Teaching Associate Professor and Department Head Beth Wright Fath (Health and Exercise Studies) performs Rev, Part 1, a solo choreographed for Fath by Maryland-based dance artist Joan Nicholas-Walker. The prelude to a larger work to be completed in 2020, Rev, Part 1 is a study in contrast; indirect business versus direct form. Using a composition by John Coltrane (performed by Thelonius Monk), Nicholas-Walker was inspired by Vernon Pratt’s love of jazz music and is striving to create a visual and physical representation of the musical score.

Also performing a solo (self-choreographed) is Panoramic Dance Project Director and Lecturer Francine Ott (Dance Program/Arts NC State). Ott’s work, The Proposal, investigates the question: How do you receive what you have prayed for, now that it is here? You have done all the preparation, now it is time to walk it out.

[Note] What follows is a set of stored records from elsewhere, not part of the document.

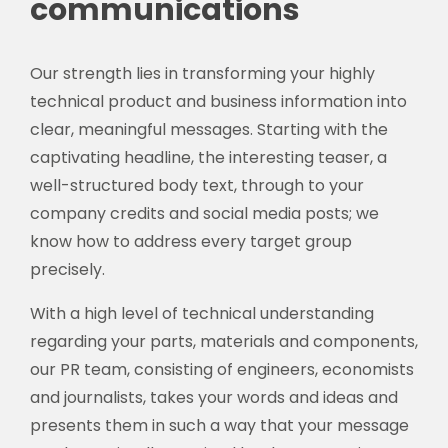
communications
Our strength lies in transforming your highly
technical product and business information into
clear, meaningful messages. Starting with the
captivating headline, the interesting teaser, a
well-structured body text, through to your
company credits and social media posts; we
know how to address every target group
precisely.
With a high level of technical understanding
regarding your parts, materials and components,
our PR team, consisting of engineers, economists
and journalists, takes your words and ideas and
presents them in such a way that your message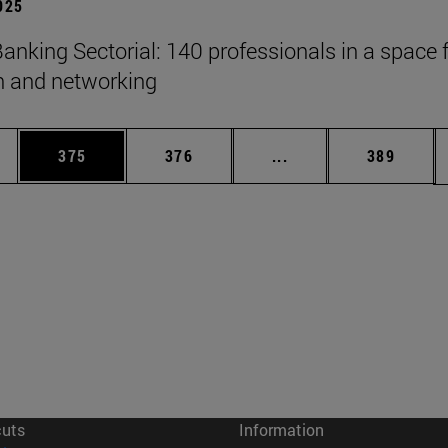
2025
anking Sectorial: 140 professionals in a space 
on and networking
es Use TAB to scroll.
Page
Page
Intermediate pages U
Page
375
376
...
389
cuts
Information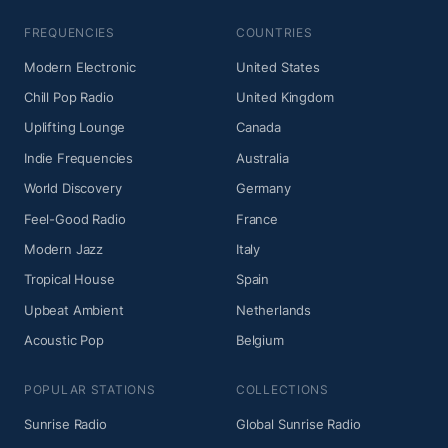
FREQUENCIES
COUNTRIES
Modern Electronic
United States
Chill Pop Radio
United Kingdom
Uplifting Lounge
Canada
Indie Frequencies
Australia
World Discovery
Germany
Feel-Good Radio
France
Modern Jazz
Italy
Tropical House
Spain
Upbeat Ambient
Netherlands
Acoustic Pop
Belgium
POPULAR STATIONS
COLLECTIONS
Sunrise Radio
Global Sunrise Radio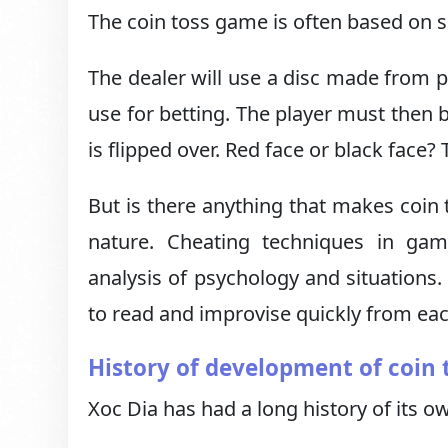
The coin toss game is often based on s
The dealer will use a disc made from p
use for betting. The player must then 
is flipped over. Red face or black face? 
But is there anything that makes coin 
nature. Cheating techniques in game
analysis of psychology and situations. 
to read and improvise quickly from eac
History of development of coin 
Xoc Dia has had a long history of its o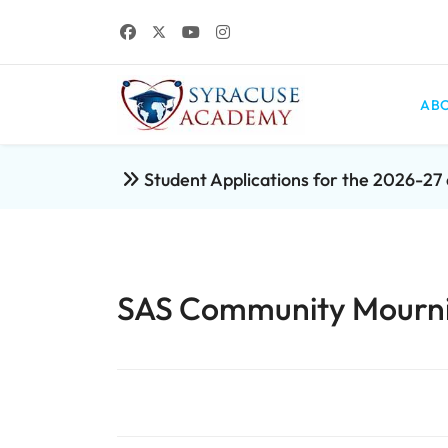
ABO
Student Applications for the 2026-2
SAS Community Mournin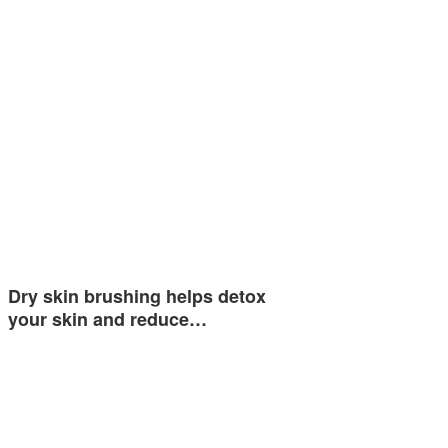
Dry skin brushing helps detox
your skin and reduce…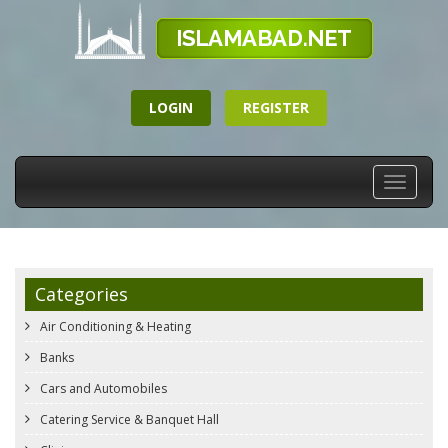
LOGIN
REGISTER
Toggle
navigati
Categories
Air Conditioning & Heating
Banks
Cars and Automobiles
Catering Service & Banquet Hall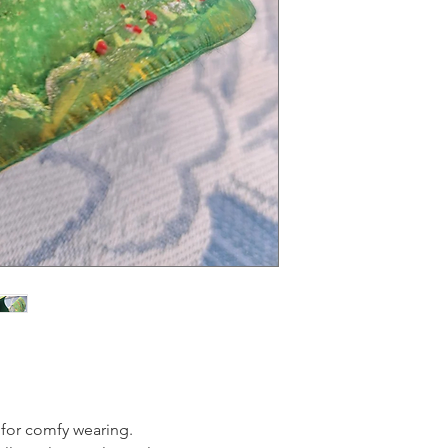
e for comfy wearing.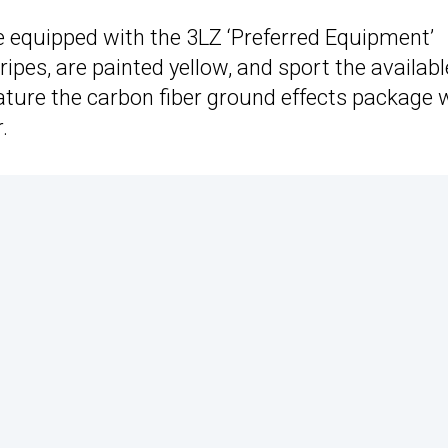
equipped with the 3LZ ‘Preferred Equipment’
ripes, are painted yellow, and sport the availabl
ature the carbon fiber ground effects package 
.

Presenting the only group dance on the concert is Teaching Associate Professor and Dance Minor Coordinator Autumn Mist Belk (Health and Exercise Studies). Belk will join two NC State alumni and one other professional dancer (from Raleigh-based Code f.a.d. Company) to perform her newest choreographic work, 4×4. Belk’s quartet is a direct response to Vernon Pratt: All the Possibilities of Sixteen, and explores all the ways four dancers can embody the spirit of the visual artwork through gesture, acrobatics, and the human form. 4×4 also uses excerpts of Rich Holly’s Denominators for its musical score, composed for the exhibition based on Pratt’s examinations of jazz music and mathematics.

Bios:

  • Autumn Mist Belk earned her B.A. in dance and studio art from the University of Alabama and her M.F.A. in dance choreography from the University of Maryland. She is artistic director of Code f.a.d. Company, a multimedia dance company based in Raleigh, NC, and is an Associate Professor at North Carolina State University (teaching dance, yoga, and gymnastics). Autumn’s choreography has been presented throughout the United States and recently in Hallein, Austria, as part of the international artist festival Schmiede. She directs FAD: Film-Art-Dance Festival, which includes curating FAD Collections – educational programs of dance films complete with lesson plans and learning objective-driven activities for K-12 classrooms. Her own dance films have screened in over two dozen festivals around the world, and in May of 2016, Autumn lived and worked as a resident dance film artist in Hafnarfjörður, Iceland. She was honored to be selected as the 2016 winner of the National Dance Society’s Dance Promotion in the Community Award and as an inductee into NCSU’s Academy of Outstanding Teachers in 2015. Autumn also partnered recently with Beth Wright Fath, fellow dance faculty member at NC State, to create Here She Dances, a first of its kind site-specific dance performance for all female artists on NC State’s Centennial Campus.

 

  • Beth Wright Fath earned her MFA in Dance from UNC-Greensboro and is a Certified Movement Analyst from the Laban/Bartenieff Institute of Movement Studies. She is faculty at NC State where she teaches Dance and Somatics and serves as Department Head. Prior to NC State, she was faculty and Director of Dance at Peace College. Selected performance and choreographic experience include: Movement Research, Danspace, and The Field in NYC; the American Dance Festival’s Opening Acts; the Liz Lerman Dance Exchange, Rick McCullough, Christal Brown, Code f.a.d., Rhynard and Dancers, NichWalk Dance Project, 2 Near the Edge, Jackie Hand, and Urban Gypsies; and ACDA conferences, Five Chick Posse Productions and NC Dances. Her work has received support from the Mary Duke Biddle Foundation, United Arts Council, the North Carolina Dance Alliance (NCDA), and the Council on the Status of Women, among others. Beth has been selected to present nationally and internationally at conferences such as: National Dance Educators Organization (NDEO) and the International Conference for Teaching Somatic-Based Dance. A former officer and Board member for NCDEO and NCDA, Beth currently serves as on the Advisory Board of the National Dance Education Organization (NDEO).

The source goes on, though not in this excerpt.